Приходилось видеть инструкторов, которые вроде бы и не обижают своих овчарок, а вот на ласку скупились. Лишний раз не погладят, не дадут лакомства, не поиграют в свободное время. Отношения строго официальные, черствые и холодные. Дружбы нет. Где уж тут быть подлинному контакту, когда собака понимает хозяина с полуслова, угадывает его желания по выражению лица, по едва сдвинутым бровям…

То, о чем я говорю, далеко не пустяк, как может показаться на первый взгляд. В работе, в службе, уверяю вас, это крайне важно.

«Собирайся, Кубик, — сказал я и взял щетку. — Выкупаю тебя, почищу. Ведь я точно знаю, что не давался ты Мельничуку в руки».

И вот мы на берегу пруда. Кубик уже успел окунуться и, подбежав, отряхнулся, обдав меня брызгами.

Я притворно нахмурился. «Дисциплинка, вижу, у тебя ослабла, — укоризненно говорю. — Сам в иле вывозился и еще хозяина своего забрызгал».

Кубик виновато отвел глаза, смиренно опустил голову. Будто хотел сказать: «Прости, я же нечаянно…» Стало жаль его. «Ну ладно, прощаю», — произнес я.

Этих слов было достаточно. Он мгновенно преобразился и закружил вокруг меня.

Тихо. Над нами склонилась остролистая красавица верба. Не шевельнется ни один листок. В воде отражаются застывшие в голубом небе кучевые облака, плавает веточка, а по ней ползет, ищет спасения какой-то жучок…

Мимо нас медленно бредут, возвращаясь с пастбища, колхозные коровы. Увидев Кубика, на минуту сбиваются в кучу, смотрят на него большими круглыми глазами. В них — покорность и грусть.

Тихо и спокойно у меня на душе. Ни о чем не хочется думать — просто любоваться картиной мирной жизни.

На заставе ждала новость: выходные для личного состава отменены, старшина, собравшийся в отпуск, оставлен до особого распоряжения.

Никто нам ничего не объяснял, но все понимали, что охрану границы переводят на усиленный вариант и майор из штаба отряда появился у нас не случайно.

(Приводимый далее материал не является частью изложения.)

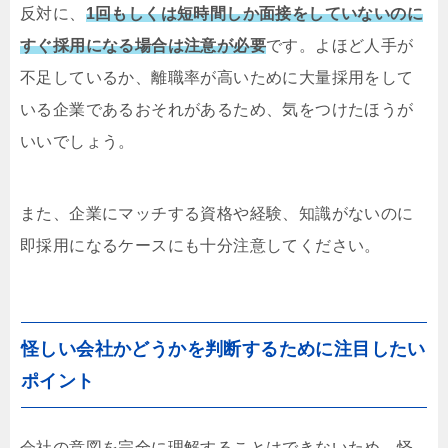
反対に、
1回もしくは短時間しか面接をしていないのに
すぐ採用になる場合は注意が必要
です。よほど人手が
不足しているか、離職率が高いために大量採用をして
いる企業であるおそれがあるため、気をつけたほうが
いいでしょう。
また、企業にマッチする資格や経験、知識がないのに
即採用になるケースにも十分注意してください。
怪しい会社かどうかを判断するために注目したい
ポイント
会社の意図を完全に理解することはできないため、怪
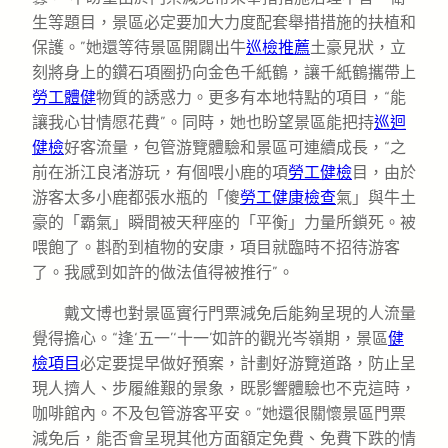
生等題目，景區必定要加大力度配套舉措措施的扶植和
保護。”她還等待景區開闢出牛
巡檢推薦
土豪見狀，立
刻將身上的鑽石項圈扔向金色千紙鶴，讓千紙鶴攜帶上
勞工體健
物質的誘惑力。更多有本地特點的項目，“能
讓我心甘情愿花費”。同時，她也盼望景區能把持
巡迴
健檢
好客流量，包管游覽體驗和景區可連續成長，“之
前在浙江良渚游玩，有個喂小鹿的項
勞工健檢
目，由於
游客太多小鹿都張水瓶的「傻
勞工健康檢查
氣」與牛土
豪的「霸氣」瞬間被天秤座的「平衡」力量所鎖死。被
喂飽了。斟酌到植物的安康，項目就臨時不招待游客
了。我感到如許的做法值得被推行”。
戴文博也對景區實行門票減免后能夠呈現的人流量
覺得擔心。“逢‘五一’‘十一’如許的觀光岑嶺期，景區
健
檢項目
必定要提早做好預案，計劃好游覽道路，防止呈
現人擠人、步履維艱的景象，既影響體驗也不克這時，
咖啡館內。不及包管游客平安。”她還很關懷景區門票
減免后，能否會呈現其他方面額定免費、免費下跌的情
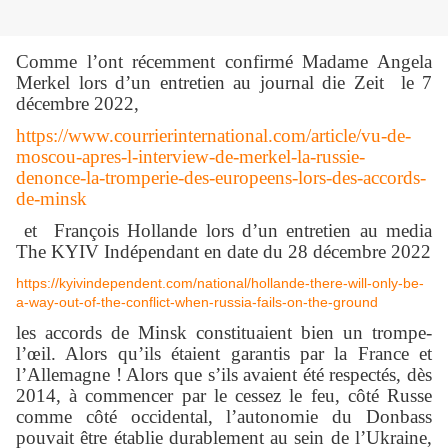
Comme l’ont récemment confirmé Madame Angela
Merkel lors d’un entretien au journal die Zeit le 7
décembre 2022,
https://www.courrierinternational.com/article/vu-de-
moscou-apres-l-interview-de-merkel-la-russie-
denonce-la-tromperie-des-europeens-lors-des-accords-
de-minsk
et François Hollande lors d’un entretien au media
The KYIV Indépendant en date du 28 décembre 2022
https://kyivindependent.com/national/hollande-there-will-only-be-
a-way-out-of-the-conflict-when-russia-fails-on-the-ground
les accords de Minsk constituaient bien un trompe-
l’œil. Alors qu’ils étaient garantis par la France et
l’Allemagne ! Alors que s’ils avaient été respectés, dès
2014, à commencer par le cessez le feu, côté Russe
comme côté occidental, l’autonomie du Donbass
pouvait être établie durablement au sein de l’Ukraine,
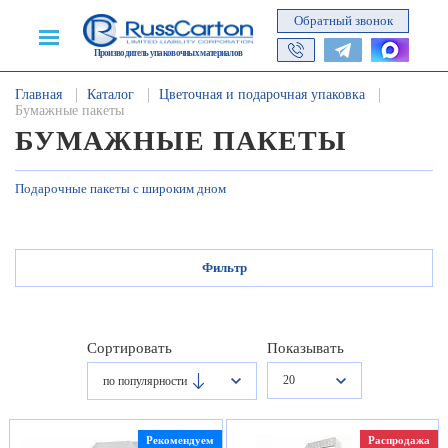
Обратный звонок
Производитель упаковочных материалов
Главная
Каталог
Цветочная и подарочная упаковка
Бумажные пакеты
БУМАЖНЫЕ ПАКЕТЫ
Подарочные пакеты с широким дном
Фильтр
Сортировать
Показывать
20
по популярности
Рекомендуем
Распродажа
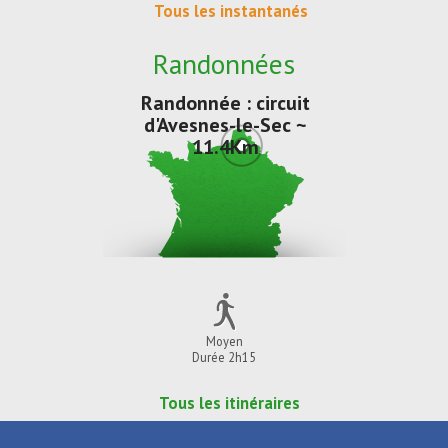
Tous les instantanés
Randonnées
Randonnée : circuit
d'Avesnes-le-Sec ~
11.4Km
Moyen
Durée 2h15
Tous les itinéraires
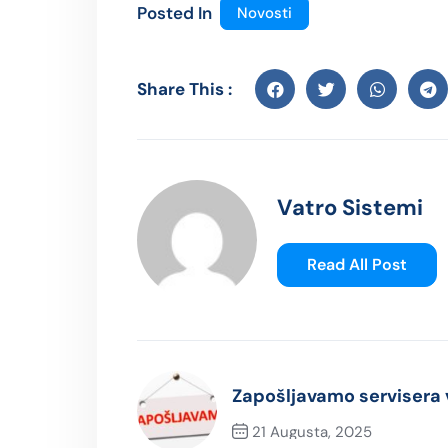
Posted In
Novosti
Share This :
Vatro Sistemi
Read All Post
Zapošljavamo servisera 
21 Augusta, 2025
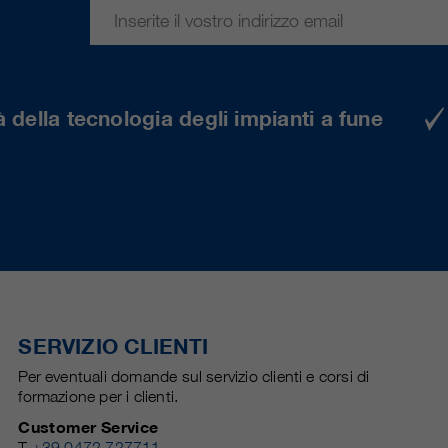
 della tecnologia degli impianti a fune
SERVIZIO CLIENTI
Per eventuali domande sul servizio clienti e corsi di
formazione per i clienti.
Customer Service
T
+39 0472 727711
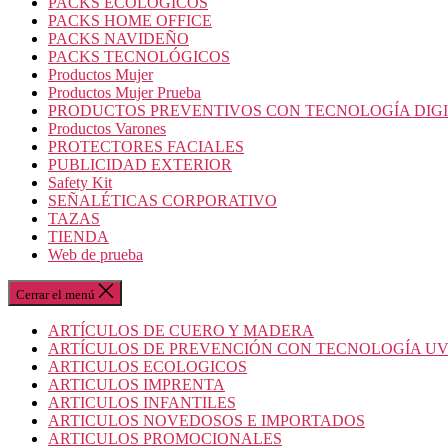
PACKS ECOLOGICOS
PACKS HOME OFFICE
PACKS NAVIDEÑO
PACKS TECNOLÓGICOS
Productos Mujer
Productos Mujer Prueba
PRODUCTOS PREVENTIVOS CON TECNOLOGÍA DIG
Productos Varones
PROTECTORES FACIALES
PUBLICIDAD EXTERIOR
Safety Kit
SEÑALÉTICAS CORPORATIVO
TAZAS
TIENDA
Web de prueba
Cerrar el menú
ARTÍCULOS DE CUERO Y MADERA
ARTÍCULOS DE PREVENCIÓN CON TECNOLOGÍA U
ARTICULOS ECOLOGICOS
ARTICULOS IMPRENTA
ARTICULOS INFANTILES
ARTICULOS NOVEDOSOS E IMPORTADOS
ARTICULOS PROMOCIONALES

Мы знали этого моложавого, среднего роста, плотного офицера. Продолговатый рубец на подбородке придавал лицу его суровое выражение, но человек он был не злой, душевный.

Вечером, на боевом расчете, майор предупредил о повышенной бдительности, поскольку ожидается заброска лазутчиков.

«Где они попытаются пройти, когда и сколько их, — сказал он, — сообщить не могу, так как сам не знаю и никто у нас не знает. Но то, что прорыв готовится, — данные достоверные. Абсолютно достоверные», — многозначительно подчеркнул.

Меня с Мельничуком назначили в «секрет». Я был доволен таким напарником. Смелый солдат, отважный, старательный. Надежный, одним словом, товарищ.

Местность на левом фланге участка, где нам предстояло нести службу, заболоченная, заросшая камышом.